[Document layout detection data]
━━━━━━━━━━━━━━━━
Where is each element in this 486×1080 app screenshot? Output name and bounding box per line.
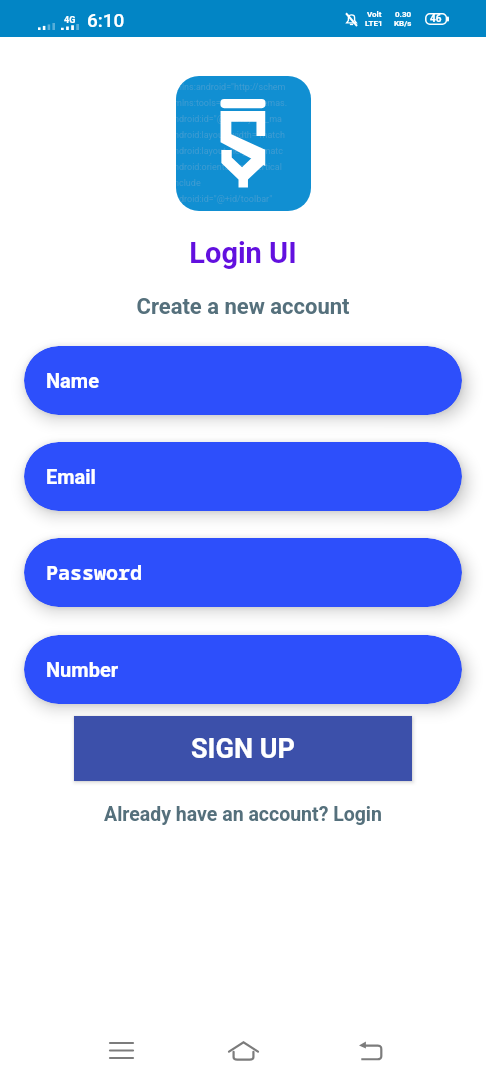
staticText: Already have an account? Login: [0, 803, 486, 826]
staticText: Volt: [367, 10, 382, 19]
staticText: Name: [46, 369, 99, 392]
button[interactable]: Home: [219, 1034, 268, 1067]
staticText: ndroid:layout_height="matc: [176, 146, 283, 157]
staticText: mlns:tools="http://schemas.: [176, 98, 288, 109]
staticText: LTE1: [365, 19, 383, 28]
staticText: 0.30: [395, 10, 412, 19]
button[interactable]: Name: [24, 346, 462, 415]
button[interactable]: Password: [24, 538, 462, 607]
staticText: nclude: [176, 178, 201, 189]
button[interactable]: Back: [346, 1034, 395, 1067]
staticText: 6:10: [87, 9, 125, 31]
staticText: ndroid:id="@+id/toolbar": [176, 194, 273, 205]
staticText: Email: [46, 465, 96, 488]
staticText: ndroid:layout_width="match: [176, 130, 285, 141]
button[interactable]: Email: [24, 442, 462, 511]
staticText: ndroid:id="@+id/layout_ma: [176, 114, 282, 125]
staticText: SIGN UP: [191, 733, 295, 765]
button[interactable]: Number: [24, 635, 462, 704]
staticText: Number: [46, 658, 119, 681]
staticText: 46: [430, 13, 442, 25]
button[interactable]: Recent apps: [97, 1034, 146, 1067]
staticText: 4G: [64, 15, 76, 26]
staticText: KB/s: [394, 19, 412, 28]
staticText: Create a new account: [0, 294, 486, 320]
staticText: Login UI: [0, 236, 486, 270]
button[interactable]: SIGN UP: [74, 716, 412, 781]
staticText: mlns:android="http://schem: [176, 82, 286, 93]
staticText: Password: [46, 559, 142, 586]
staticText: ndroid:orientation="vertical: [176, 162, 282, 173]
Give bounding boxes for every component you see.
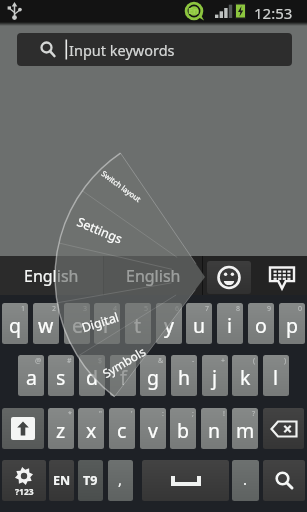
staticText: f — [120, 364, 127, 391]
staticText: 7 — [205, 304, 210, 314]
staticText: ! — [223, 409, 225, 419]
staticText: Switch layout — [100, 168, 143, 204]
staticText: @ — [35, 356, 42, 366]
button[interactable]: m — [232, 408, 258, 449]
staticText: r — [103, 312, 112, 339]
staticText: m — [236, 417, 255, 444]
staticText: 8 — [236, 304, 241, 314]
staticText: 1 — [21, 304, 26, 314]
button[interactable]: EN — [49, 460, 74, 501]
button[interactable]: Input keywords — [17, 33, 292, 66]
staticText: z — [56, 417, 66, 444]
staticText: 3 — [83, 304, 88, 314]
staticText: ; — [192, 409, 194, 419]
button[interactable]: e — [64, 303, 90, 344]
staticText: v — [148, 417, 158, 444]
staticText: Settings — [74, 213, 125, 248]
button[interactable]: h — [171, 355, 197, 396]
staticText: ' — [131, 409, 133, 419]
button[interactable]: r — [94, 303, 120, 344]
staticText: x — [86, 417, 97, 444]
button[interactable]: v — [140, 408, 166, 449]
button[interactable]: Digital — [49, 296, 151, 348]
staticText: b — [177, 417, 189, 444]
button[interactable]: y — [156, 303, 182, 344]
staticText: q — [9, 312, 21, 339]
button[interactable]: Emoji — [207, 261, 251, 294]
button[interactable]: k — [232, 355, 258, 396]
staticText: - — [192, 356, 195, 366]
button[interactable]: Symbols — [75, 327, 173, 397]
staticText: n — [208, 417, 221, 444]
staticText: * — [68, 409, 72, 419]
staticText: y — [164, 312, 174, 339]
button[interactable]: o — [248, 303, 274, 344]
button[interactable]: s — [48, 355, 74, 396]
button[interactable]: j — [202, 355, 228, 396]
button[interactable]: u — [186, 303, 212, 344]
button[interactable]: a — [18, 355, 44, 396]
staticText: w — [38, 312, 54, 339]
button[interactable]: Space — [142, 460, 229, 501]
staticText: u — [193, 312, 206, 339]
button[interactable]: Backspace — [263, 408, 304, 449]
staticText: c — [117, 417, 127, 444]
staticText: : — [162, 409, 164, 419]
staticText: T9 — [83, 472, 98, 489]
staticText: . — [243, 469, 248, 489]
staticText: 4 — [113, 304, 118, 314]
staticText: # — [67, 356, 72, 366]
button[interactable]: English — [104, 256, 202, 295]
staticText: 2 — [52, 304, 57, 314]
button[interactable]: t — [125, 303, 151, 344]
staticText: Digital — [80, 308, 122, 336]
button[interactable]: d — [79, 355, 105, 396]
staticText: e — [72, 312, 83, 339]
button[interactable]: q — [2, 303, 28, 344]
button[interactable]: . — [232, 460, 259, 501]
button[interactable]: f — [110, 355, 136, 396]
button[interactable]: p — [279, 303, 305, 344]
staticText: & — [158, 356, 164, 366]
button[interactable]: Shift — [2, 408, 44, 449]
staticText: a — [26, 364, 37, 391]
button[interactable]: Switch keyboard — [256, 261, 307, 294]
button[interactable]: English — [0, 256, 103, 295]
button[interactable]: i — [217, 303, 243, 344]
button[interactable]: Settings and symbols — [2, 460, 46, 501]
button[interactable]: b — [170, 408, 196, 449]
button[interactable]: g — [140, 355, 166, 396]
staticText: " — [99, 409, 102, 419]
button[interactable]: T9 — [78, 460, 103, 501]
button[interactable]: l — [263, 355, 289, 396]
staticText: d — [86, 364, 98, 391]
staticText: ? — [252, 409, 256, 419]
staticText: $ — [98, 356, 103, 366]
staticText: ( — [253, 356, 256, 366]
button[interactable]: w — [33, 303, 59, 344]
staticText: h — [178, 364, 191, 391]
staticText: En — [188, 4, 199, 16]
staticText: p — [286, 312, 298, 339]
staticText: + — [221, 356, 226, 366]
staticText: g — [147, 364, 159, 391]
staticText: 6 — [175, 304, 180, 314]
button[interactable]: z — [48, 408, 74, 449]
button[interactable]: Search — [263, 460, 305, 501]
button[interactable]: Settings — [50, 200, 150, 260]
staticText: English — [126, 265, 181, 287]
button[interactable]: Switch layout — [74, 148, 168, 224]
staticText: t — [134, 312, 142, 339]
button[interactable]: , — [108, 460, 133, 501]
staticText: 0 — [298, 304, 303, 314]
staticText: 12:53 — [254, 3, 293, 23]
button[interactable]: c — [109, 408, 135, 449]
staticText: % — [128, 356, 134, 366]
button[interactable]: n — [201, 408, 227, 449]
staticText: , — [118, 469, 123, 489]
staticText: English — [24, 265, 79, 287]
staticText: EN — [53, 472, 71, 489]
staticText: i — [227, 312, 233, 339]
button[interactable]: x — [78, 408, 104, 449]
staticText: 5 — [144, 304, 149, 314]
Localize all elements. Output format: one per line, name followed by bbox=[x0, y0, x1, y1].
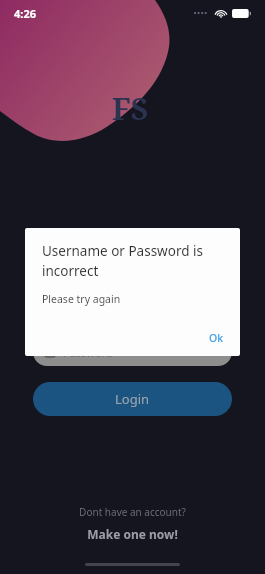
staticText: Dont have an account? bbox=[79, 505, 186, 519]
button[interactable]: Ok bbox=[201, 326, 232, 350]
staticText: FS bbox=[112, 88, 148, 129]
button[interactable]: Lock bbox=[33, 338, 232, 366]
button[interactable]: Dont have an account? bbox=[0, 505, 265, 542]
button[interactable]: Login bbox=[33, 382, 232, 416]
staticText: Password bbox=[63, 345, 113, 360]
staticText: Make one now! bbox=[87, 526, 178, 542]
other: Lock bbox=[45, 347, 55, 357]
staticText: 4:26 bbox=[14, 6, 36, 21]
staticText: Ok bbox=[209, 331, 224, 345]
staticText: Please try again bbox=[42, 292, 121, 306]
button[interactable]: Lock bbox=[33, 300, 232, 328]
staticText: Login bbox=[115, 390, 150, 408]
staticText: Username or Password is incorrect bbox=[42, 242, 223, 280]
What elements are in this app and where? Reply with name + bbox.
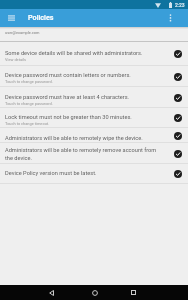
button[interactable]: Some device details will be shared with … bbox=[0, 42, 188, 66]
button[interactable]: Lock timeout must not be greater than 30… bbox=[0, 108, 188, 128]
button[interactable]: Administrators will be able to remotely … bbox=[0, 128, 188, 143]
staticText: Touch to change password. bbox=[5, 101, 53, 106]
staticText: Administrators will be able to remotely … bbox=[5, 135, 143, 142]
staticText: Administrators will be able to remotely … bbox=[5, 147, 157, 161]
staticText: Touch to change password. bbox=[5, 79, 53, 84]
staticText: user@example.com bbox=[5, 30, 40, 35]
button[interactable]: Device Policy version must be latest. bbox=[0, 164, 188, 184]
staticText: Some device details will be shared with … bbox=[5, 50, 143, 57]
button[interactable]: Administrators will be able to remotely … bbox=[0, 143, 188, 164]
button[interactable] bbox=[164, 12, 176, 24]
staticText: 2:23 bbox=[175, 2, 185, 8]
button[interactable]: Device password must contain letters or … bbox=[0, 66, 188, 87]
button[interactable] bbox=[88, 286, 101, 299]
staticText: Touch to change timeout. bbox=[5, 121, 50, 126]
staticText: View details bbox=[5, 57, 26, 62]
staticText: Device Policy version must be latest. bbox=[5, 170, 97, 177]
button[interactable]: Device password must have at least 4 cha… bbox=[0, 87, 188, 108]
staticText: Lock timeout must not be greater than 30… bbox=[5, 114, 132, 121]
button[interactable]: user@example.com bbox=[0, 27, 188, 42]
staticText: Device password must have at least 4 cha… bbox=[5, 94, 130, 101]
button[interactable] bbox=[45, 286, 58, 299]
button[interactable] bbox=[4, 10, 19, 25]
staticText: Device password must contain letters or … bbox=[5, 72, 131, 79]
staticText: Policies bbox=[28, 13, 54, 21]
button[interactable] bbox=[127, 286, 140, 299]
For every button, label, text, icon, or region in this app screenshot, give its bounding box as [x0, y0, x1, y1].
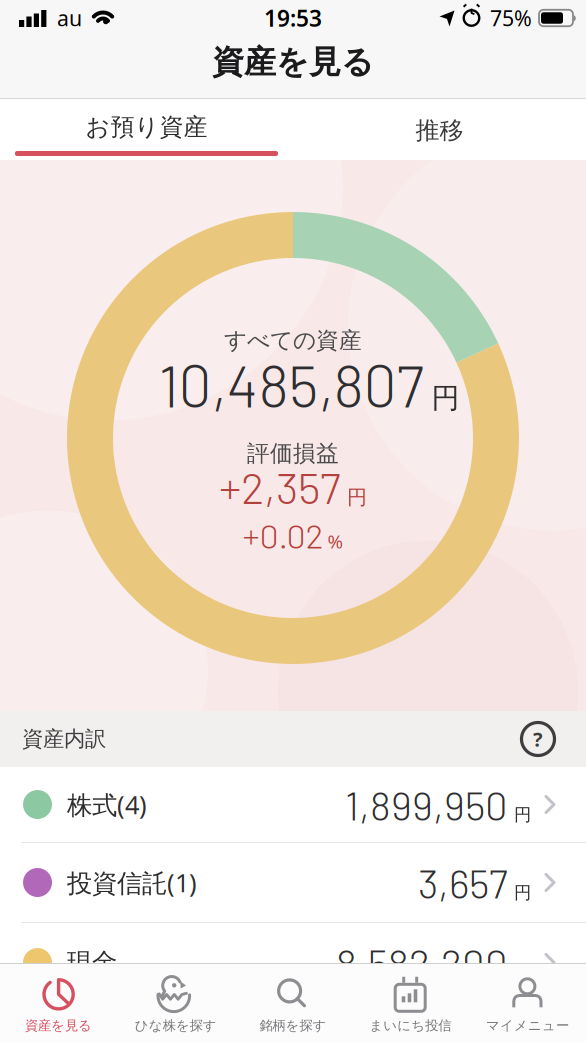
━━━━━━━━━━━━━━━━
- Directions:
Collect each line of the entries that has the word "Lock", copying it in full.

- Expected output:
button[interactable]: Lock bbox=[33, 338, 232, 366]
other: Lock bbox=[45, 347, 55, 357]
button[interactable]: Lock bbox=[33, 300, 232, 328]
button[interactable]: Lock timeout must not be greater than 30… bbox=[0, 108, 188, 128]
staticText: Lock timeout must not be greater than 30… bbox=[5, 114, 132, 121]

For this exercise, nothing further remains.